Partnership plan for new school met with mixed views
Financial partnerships shouldn't take priority in the location of Orillia's proposed new high school, says one school board trustee.
"I don't think you could say, 'Well, we're going to move a high school because it serves a partnership,'" Jodi Lloyd, Simcoe County District School Board trustee for Ramara, Severn and Tay townships, said Friday. "The school is there first and foremost to serve the needs of the students and that should be the first priority."
John Dance, superintendent of facility services with the board, said the Ministry of Education is encouraging partnerships.
"The ministry is encouraging us to pursue facility partnerships in all our secondary school projects if we can," he said.

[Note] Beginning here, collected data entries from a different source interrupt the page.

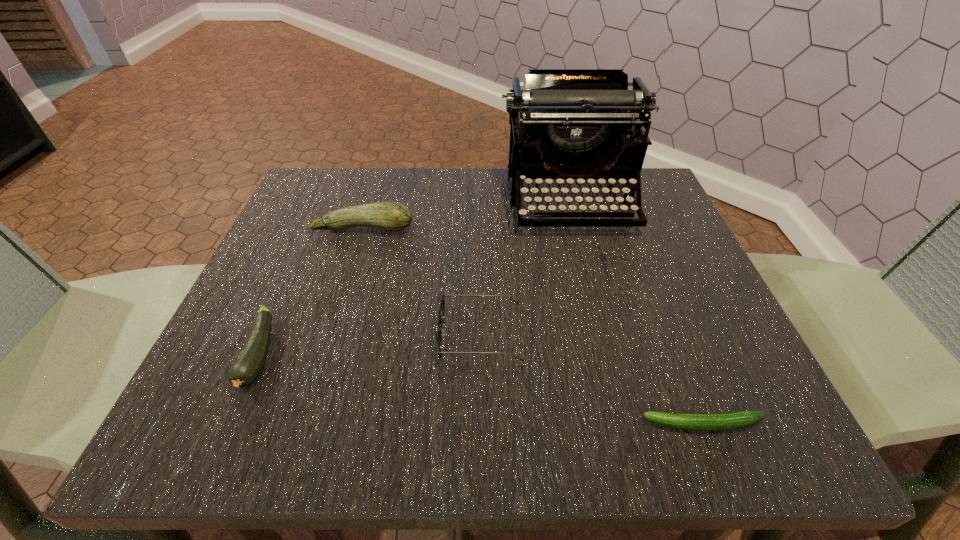 You are a GUI agent. You are given a task and a screenshot of the screen. Output one action in this format:
    pyautogui.click(x=<x>, y=<y>)
    Task: Click on the free spot located 0.250m through the lenses of the spectacles
    
    Given the screenshot: What is the action you would take?
    pyautogui.click(x=287, y=336)

The image size is (960, 540). I want to click on vacant area located 0.150m through the lenses of the spectacles, so click(x=348, y=336).

Identify the location of blank area located 0.350m on the front-facing side of the nearest zucchini. (391, 424).

The image size is (960, 540). I want to click on blank space located 0.270m on the front-facing side of the nearest zucchini, so click(448, 424).

Find the location of `free space located on the front-facing side of the nearest zucchini`. free space located on the front-facing side of the nearest zucchini is located at coordinates (456, 424).

The height and width of the screenshot is (540, 960). In order to click on typewriter at the far edge in this screenshot , I will do `click(580, 124)`.

This screenshot has height=540, width=960. Find the location of `zucchini that is at the far edge`. zucchini that is at the far edge is located at coordinates 391,216.

Find the location of a particular element. The image size is (960, 540). typewriter located in the right edge section of the desktop is located at coordinates (580, 124).

Find the location of a particular element. zucchini that is at the right edge is located at coordinates (729, 421).

Locate an element on the screen. The height and width of the screenshot is (540, 960). object that is at the far left corner is located at coordinates (391, 216). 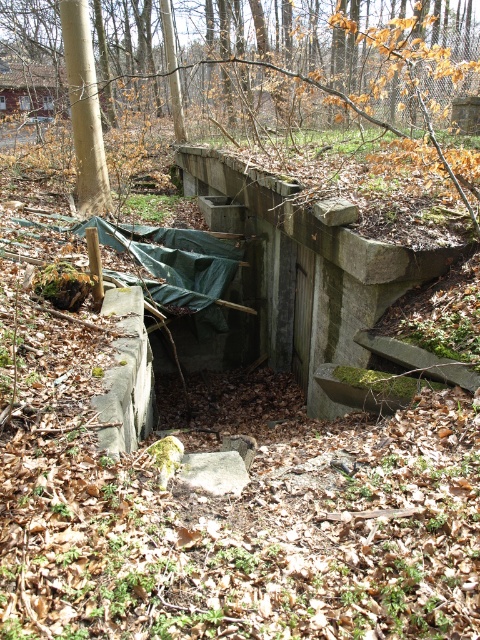 Between brown rough tree at center and green mossy concrete bunker at center, which one appears on the left side from the viewer's perspective?

brown rough tree at center

Between brown rough tree at center and green mossy concrete bunker at center, which one is positioned lower?

green mossy concrete bunker at center is lower down.

Is point (21, 26) positioned after point (261, 314)?

Yes, it is behind point (261, 314).

Locate an element on the screen. This screenshot has height=640, width=480. brown rough tree at center is located at coordinates (314, 97). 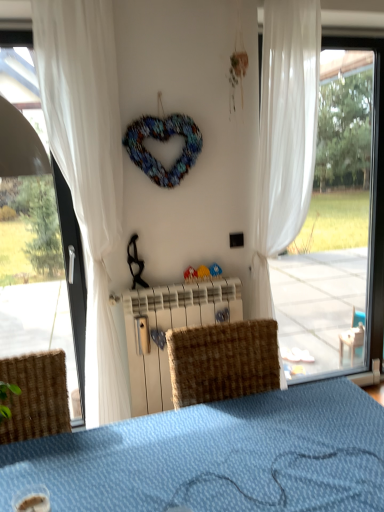 Question: Do you think white sheer curtain at center, which is the second curtain in left-to-right order, is within transparent glass window at right, or outside of it?

Choices:
 (A) outside
 (B) inside

Answer: (A)

Question: Based on their positions, is white sheer curtain at center, which is the second curtain in left-to-right order, located to the left or right of transparent glass window at right?

Choices:
 (A) right
 (B) left

Answer: (B)

Question: Based on their relative distances, which object is farther from the translucent plastic cup at lower left?

Choices:
 (A) white plastic radiator at center
 (B) transparent glass window at right
 (C) white sheer curtain at left, which is the 1th curtain from left to right
 (D) white sheer curtain at center, the first curtain in the right-to-left sequence

Answer: (D)

Question: Which object is the farthest from the white plastic radiator at center?

Choices:
 (A) transparent glass window at right
 (B) white sheer curtain at left, the second curtain when ordered from right to left
 (C) translucent plastic cup at lower left
 (D) white sheer curtain at center, the first curtain in the right-to-left sequence

Answer: (C) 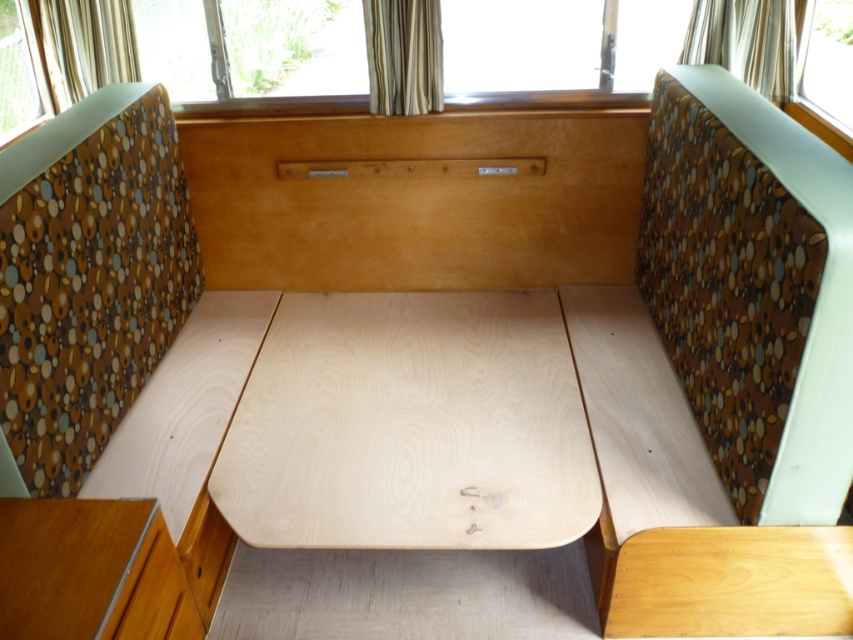 You are planning to hang a new curtain in the vintage trailer. The current striped fabric curtain at upper center is shorter than the wooden drawer at lower left. Which object should you measure to ensure the new curtain reaches the same height as the drawer?

The striped fabric curtain at upper center is not as tall as the wooden drawer at lower left. To ensure the new curtain reaches the same height as the drawer, you should measure the wooden drawer at lower left.

You are planning to hang a new curtain that is the same height as the wooden drawer at lower left in the vintage trailer. Can the gold textured curtain at upper right currently be used as a template for the new curtain? Explain why or why not based on their heights.

The gold textured curtain at upper right is shorter than the wooden drawer at lower left. Since the new curtain needs to match the height of the wooden drawer at lower left, the existing gold textured curtain at upper right cannot be used as a template because it is shorter and would result in a curtain that is too small.

You are sitting on the bench in the vintage trailer and want to place your coffee mug on the natural wood table at center. However, you need to reach over the wooden drawer at lower left. Is the table above the drawer high enough for you to comfortably place the mug without bending too much?

A: The natural wood table at center is above the wooden drawer at lower left, so yes, the table is positioned higher than the drawer, allowing you to place the mug comfortably without bending too much.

Orillia is awaiting funding from the ministry for a proposed $32-million project that would see Orillia District Collegiate and Vocational Institute and Park Street Collegiate Institute merged into a new facility on the Park Street site.
In 2009, the school board adopted a resolution to look for partnerships once funding for a new high school was approved.
At Wednesday's board meeting, a decision was made to seek partners now.
"We're not waiting," said Orillia trustee Debra Edwards. "We're hoping that partnership proposals would expedite a business case to the ministry to get school funding for a new high school sooner rather than never."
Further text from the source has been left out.